*Work request*: Use the entries below and reproduce exactly the lines from the one containing "Identify the click" down to the one containing "Certificate (613, 1794)", both of them included.

*Recorded data*:

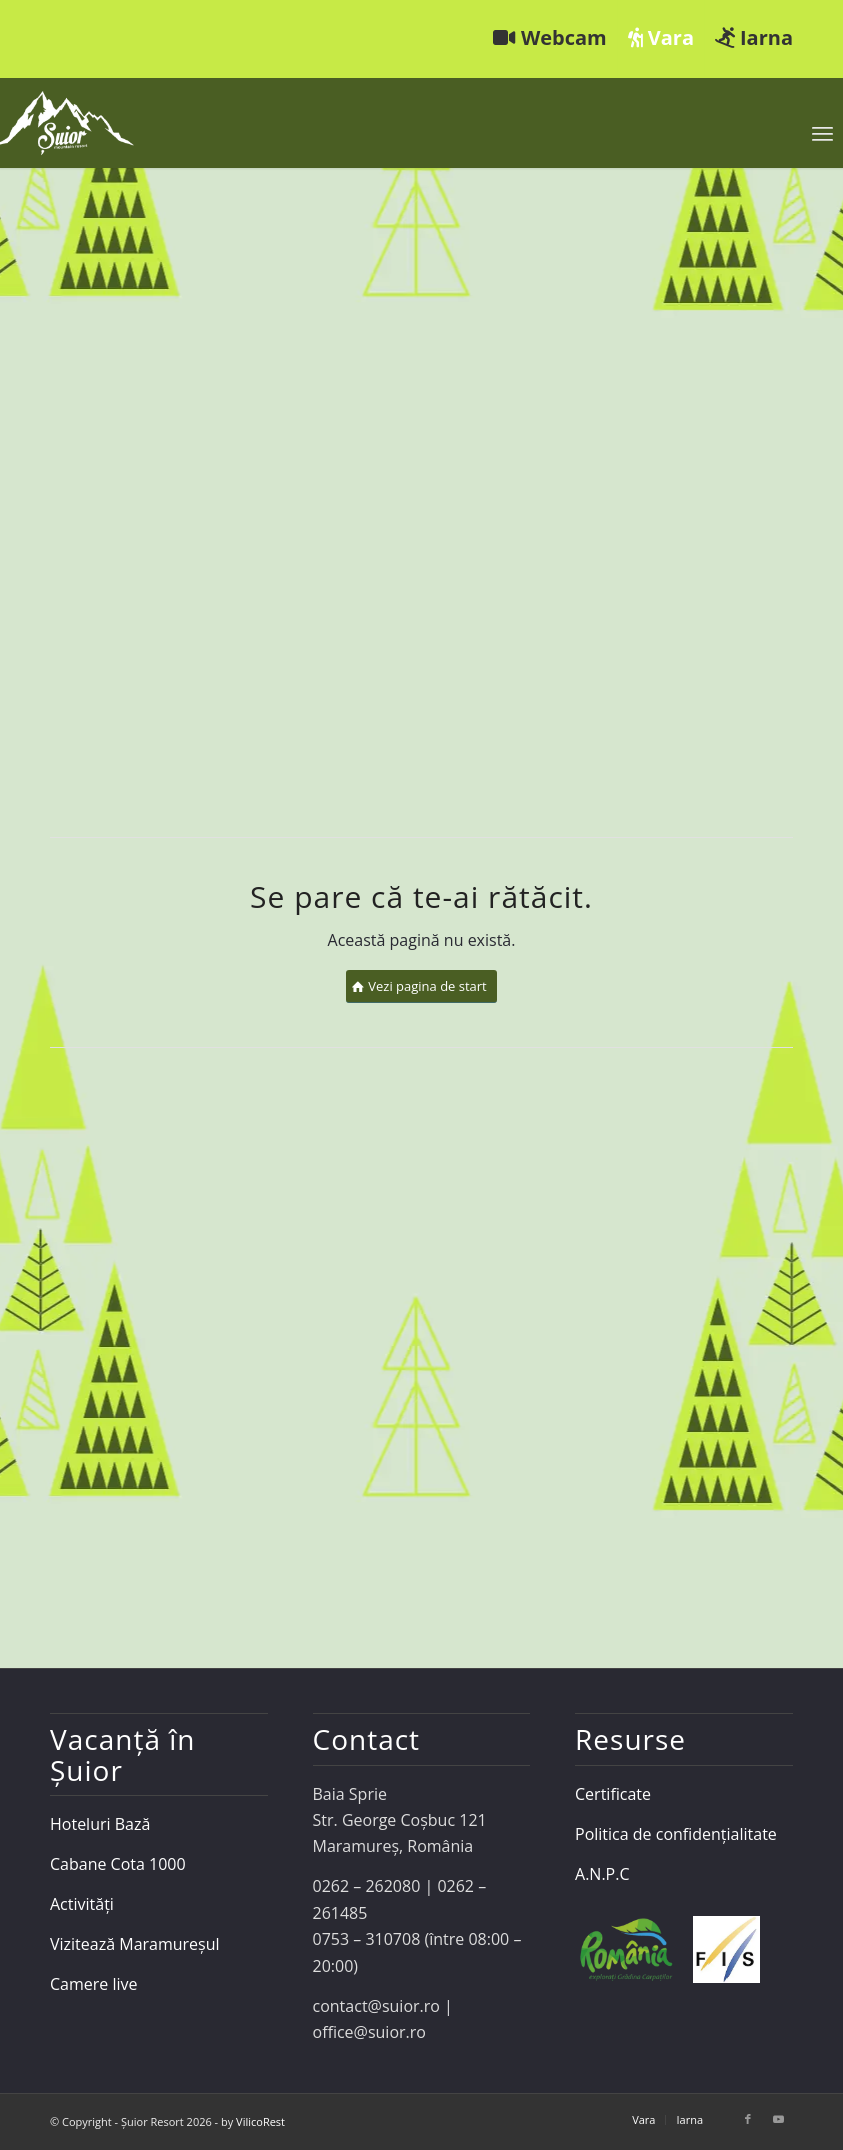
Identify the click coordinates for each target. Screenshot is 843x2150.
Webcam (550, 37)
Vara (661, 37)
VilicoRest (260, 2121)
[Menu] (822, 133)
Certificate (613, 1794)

---

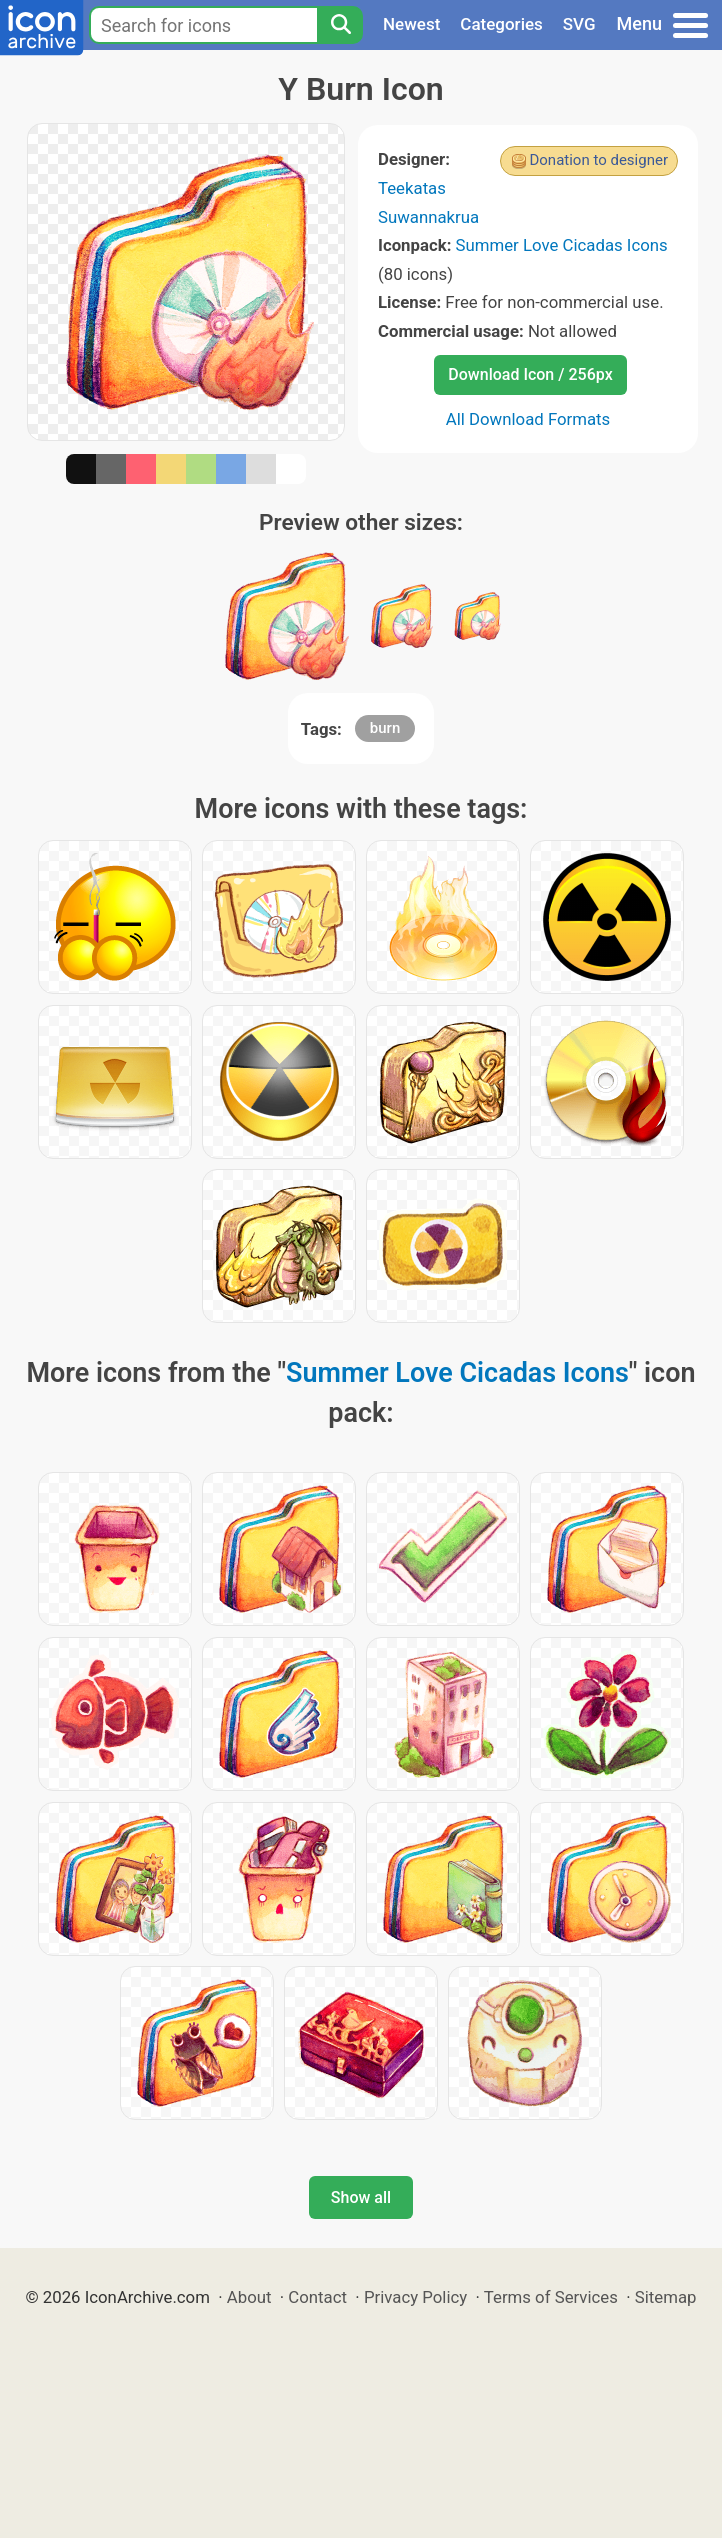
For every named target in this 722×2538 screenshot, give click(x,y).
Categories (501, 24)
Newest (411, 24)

...

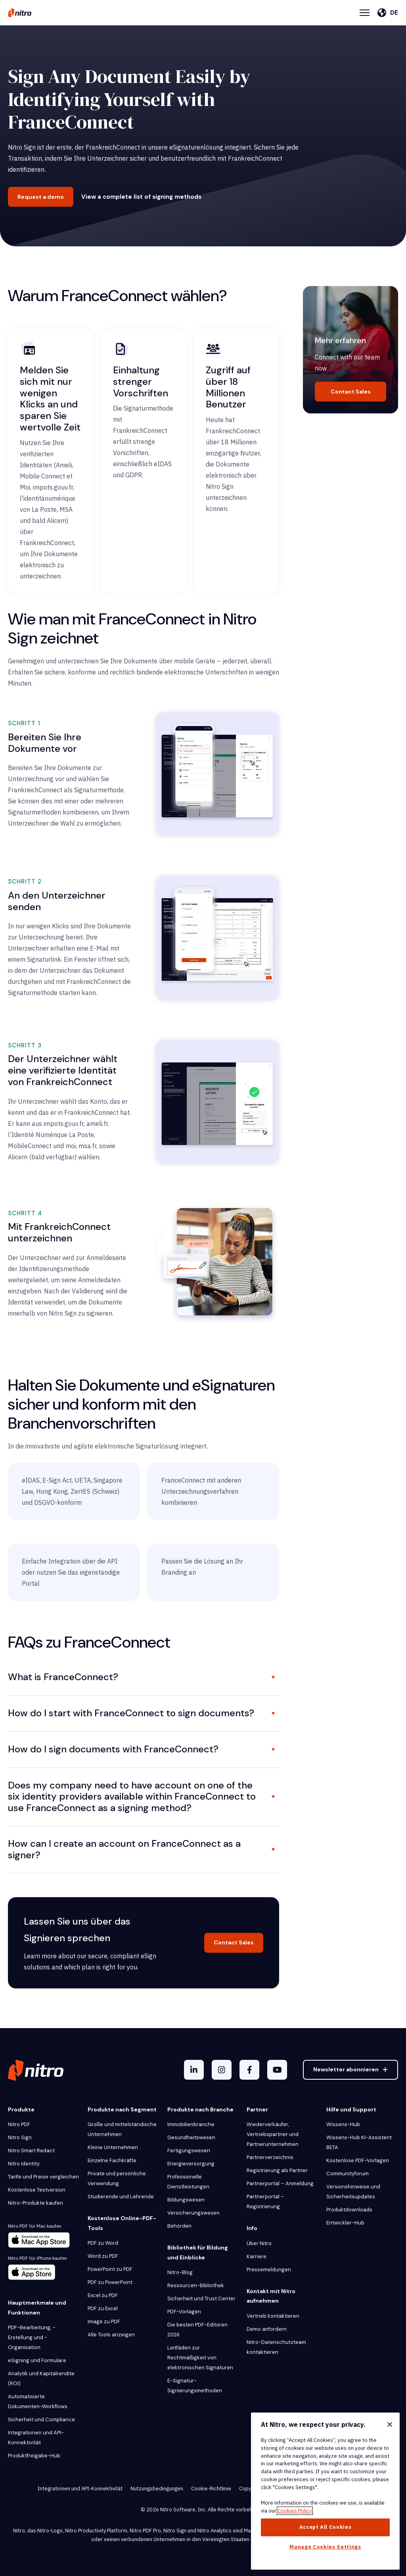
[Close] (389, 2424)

*Exercise output*:
Identify the click coordinates for each target. Screenshot is 843x2150.
Webcam (550, 37)
Vara (661, 37)
VilicoRest (260, 2121)
[Menu] (822, 133)
Certificate (613, 1794)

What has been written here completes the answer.